C’est un fait, je ne suis plus à la barre de quoi que ce soit d’important. Et je survis, heureuse d’être encore de ce monde et confiante dans l’avenir. Voulant garder contact avec nos précieux clients, dès le début de la pandémie, j’ai entrepris de leur écrire une lettre chaque semaine et j’en suis à la cent-cinquantième, presque. J’ai retrouvé ma passion de jadis! L’écriture, je vous l’avoue, a été ma meilleure thérapie. Elle a vidé ma tête d’un lourd passé. Mes plus beaux et mes pires souvenirs se sont égarés dans un fouillis de paragraphes, la plupart aujourd’hui grugés par l’oubli.
Jadis, j’étais tellement contrariée de ne jamais pouvoir en faire autant que j’aurais voulu. Quelques fois, je me souviens, l’espoir me coupait les pattes, mais je restais debout, m’accrochant à l’aile d’une corneille ou, mieux encore, à la patte d’un loup. Aujourd’hui, je me sens beaucoup plus forte. J’ai perdu des plumes, mais j’ai gagné la bataille. Les épreuves ont égratigné ma vie, mais je réalise qu’elles ont aussi été le brouillon de ma réussite. Je le comprends maintenant, et je prends le temps d’apprécier ma résilience, de compter mes bénédictions et d’égarer en forêt la plupart de mes petits chagrins incrustés. Oui, oui, vous devez me croire; je n’entends presque plus mon cœur brailler.
Étendue bien souvent sur le divan rouge du salon ou sur le vert kiwi de la verrière, j’ai eu amplement le temps de revisiter mon passé, mes exploits, mes épreuves, et j’en conclus que tout a été nécessaire. J’ai aussi pu reconnaître et m’approprier quelques belles qualités fort aidantes à mon succès : la créativité, l’audace, la persévérance et le courage. Ce confinement a été pour moi comme une longue convalescence émotionnelle qui a finalement accouché d’une nouvelle énergie vitale. La souffrance a foutu le camp et mon appétit de vivre pourrait dévorer un volcan. L’inaction m’a forcée à réfléchir, à assumer ma force et ma fragilité. J’ai appris à voir clair et plus loin que le bout de mon nez.

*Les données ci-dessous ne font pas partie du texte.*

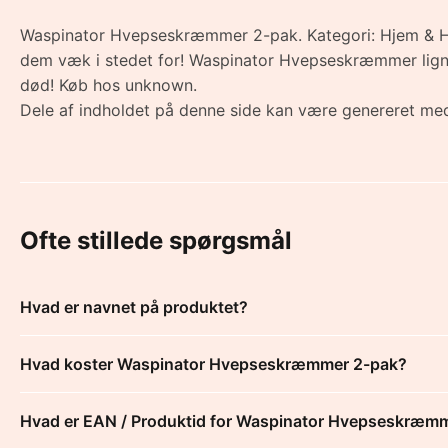
Waspinator Hvepseskræmmer 2-pak. Kategori: Hjem & Ha
dem væk i stedet for! Waspinator Hvepseskræmmer ligner
død! Køb hos unknown.
Dele af indholdet på denne side kan være genereret med
Ofte stillede spørgsmål
Hvad er navnet på produktet?
Hvad koster Waspinator Hvepseskræmmer 2-pak?
Hvad er EAN / Produktid for Waspinator Hvepseskræm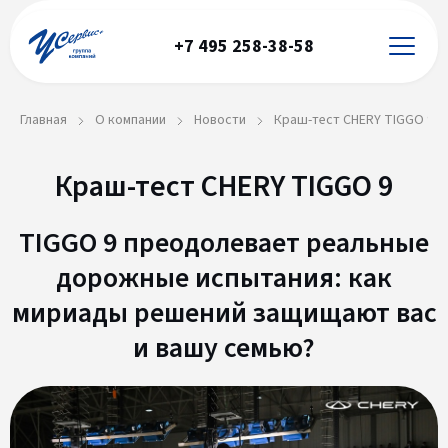
+7 495 258-38-58
Главная
О компании
Новости
Краш-тест CHERY TIGGO 9
Краш-тест CHERY TIGGO 9
TIGGO 9 преодолевает реальные
дорожные испытания: как
мириады решений защищают вас
и вашу семью?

Ayant eu très peu de choses pour m’étourdir, j’ai été beaucoup plus calme, moins entreprenante, plus profonde, et plus en harmonie avec la nature et mes réels besoins. Les amitiés décevantes se sont desséchées et les pies assourdissantes ont fui mes parages. J’ai aussi fait la paix avec les deux chipies « Vieillesse et Retraite » (lettre publiée le 13 mars dernier) et au lieu de les ignorer, j’ai accepté de faire partie de leur club. À bientôt 75 ans, il n’est pas trop tôt!

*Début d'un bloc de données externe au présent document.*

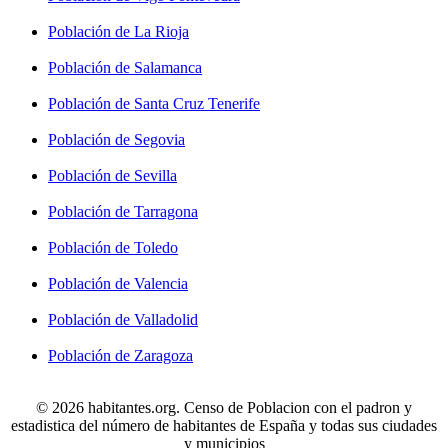
Población de La Rioja
Población de Salamanca
Población de Santa Cruz Tenerife
Población de Segovia
Población de Sevilla
Población de Tarragona
Población de Toledo
Población de Valencia
Población de Valladolid
Población de Zaragoza
© 2026 habitantes.org. Censo de Poblacion con el padron y
estadistica del número de habitantes de España y todas sus ciudades
y municipios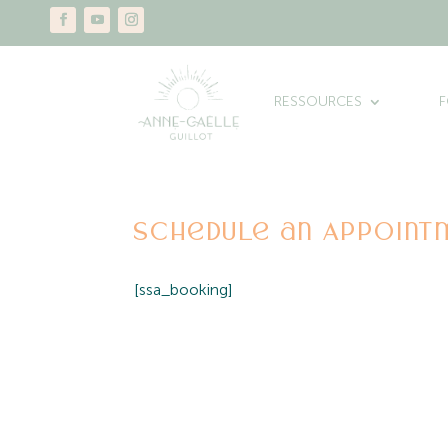
RESSOURCES
Schedule an Appoint
[ssa_booking]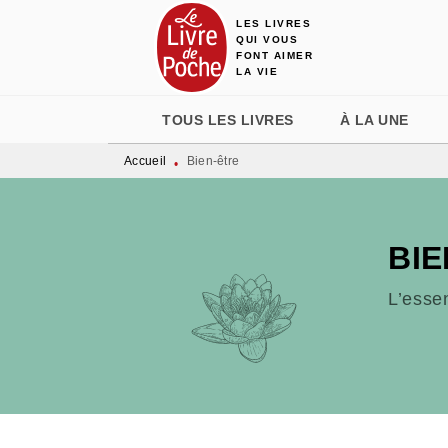
LES LIVRES
MENU
RECHERCHE
CONTENU
QUI VOUS
FONT AIMER
LA VIE
TOUS LES LIVRES
À LA UNE
Accueil
Bien-être
•
BIE
L’esse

À mesure que la normalité se réinstalle, la joie et le plaisir de socialiser refont surface. Un bon déjeuner au resto, une fête d’enfants, une visite dans une bouquinerie, un café entre amis et la musique valsent rapidement dans nos têtes. Je vous le jure, ces jours-ci, une couronne de possibilités encercle mon occiput. Mon premier voyage en bagnole sera certainement de refaire une énième fois le tour de ma Gaspésie natale pour respirer l’air de la mer, manger du poisson frais et emmagasiner dans ma tête et dans ma caméra des paysages à couper le souffle. N’avez-vous point, vous aussi, l’impression de revivre, allégés, curieux, et encore plus amoureux de la vie? Je vais également réintégrer mon rôle honorifique de fondatrice visitant avec un immense plaisir nos courageux franchisés un peu partout à travers le Canada. Et, au début de l’été, j’aurai l’extrême bonheur de vous présenter un petit chef-d’œuvre conçu par l’équipe créative de l’entreprise : Un tout nouveau grand menu de déjeuners.